Upon learning that Hageseth had treated McKay, and that he didn’t have a license in California, state medical investigators urged local prosecutors to charge him with a felony. Last year they did, accusing him of practicing without a California license. The maximum penalty, according to the prosecution, would be three years in state prison and state fines.

drugs.jpgNow Hageseth — who had a restricted license in Colorado when he prescribed McKay’s medication, according to court documents — is trying to get the case dismissed, claiming that the state courts lack jurisdiction to try him under California law. Though a San Mateo County judge refused his request, Hageseth’s attorney has persuaded the 1st District Court of Appeal to consider issuing a writ that would overturn that decision.
But, if the 1st District agrees with the government’s application of medical licensing laws, thousands of out-of-state doctors could face felony prosecution.
The appeal court took the rare step of asking for additional briefing on the court’s jurisdiction over out-of-state doctors, suggesting the parties might want to seek out amici like the Medical Board of California.
Telemedicine refers to the delivery of medicine from afar, and it can occur in many ways. The broad term might refer to two doctors discussing a case over the phone or the Internet, for example. Or it might involve direct patient interaction with physicians located far away.
The American Telemedicine Association doesn’t keep hard statistics on how many doctors incorporate telemedicine into their practice, but California state law requires medical practitioners to conduct a good-faith exam before prescribing medication. The California Medical Association (CMA) declined to weigh in with an amicus brief on Hageseth’s behalf, because of the lack of a good-faith exam.

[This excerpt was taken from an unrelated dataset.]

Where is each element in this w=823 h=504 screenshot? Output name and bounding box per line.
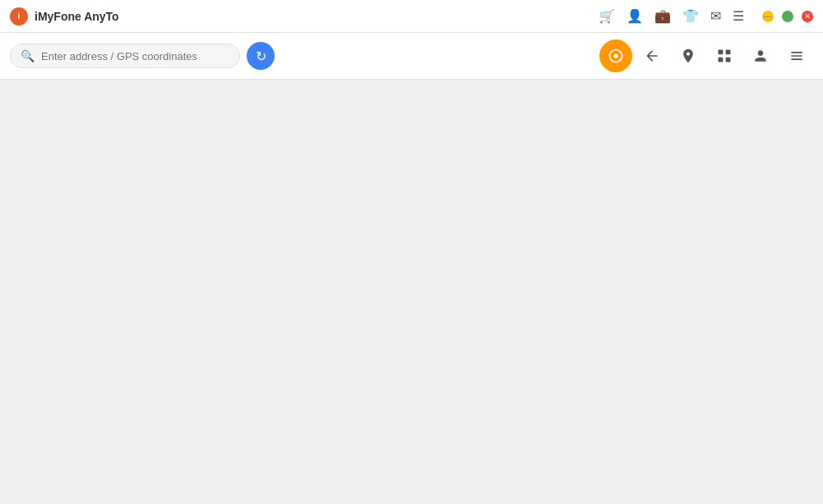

McKay was connected with Hageseth in June 2005 through an overseas Web site called, an Internet portal registered in India, offering access to discount prescription drugs. After transmitting his credit card number and some details about his medical history, McKay placed an order for fluoxetine, a generic alternative to Prozac.
The order was then routed through JRB Health Solutions, a Florida company with which Hageseth worked to prescribe medication. A Mississippi pharmacy used by JRB then filled McKay’s order and shipped the meds directly to him.
A few weeks later, after McKay committed suicide by carbon monoxide poisoning, alcohol and fluoxetine were detected in his bloodstream.
Last year, McKay’s parents sued Hageseth, JRB Health Solutions and the Mississippi pharmacy, among others, in California’s Northern District federal court. That case is still pending. But so far Hageseth is the only defendant who’s faced criminal prosecution, though his doctor argues that the state’s licensing requirements don’t apply to Hageseth because he never set foot in California while acting as McKay’s doctor.
In court papers, Hageseth claims the teenager wrote in his questionnaire that he had been prescribed anti-depressants before, and that he neglected to mention his alcohol use. But prosecutors counter that this argument is a gratuitous attack on the victim, not to mention irrelevant because the doctor did nothing to verify McKay’s claims.
Hageseth surrendered his Colorado license after medical officials here contacted him about McKay. “Hageseth doesn’t take the position that what he did is right. He takes the position that he did not commit a crime,” said his California attorney.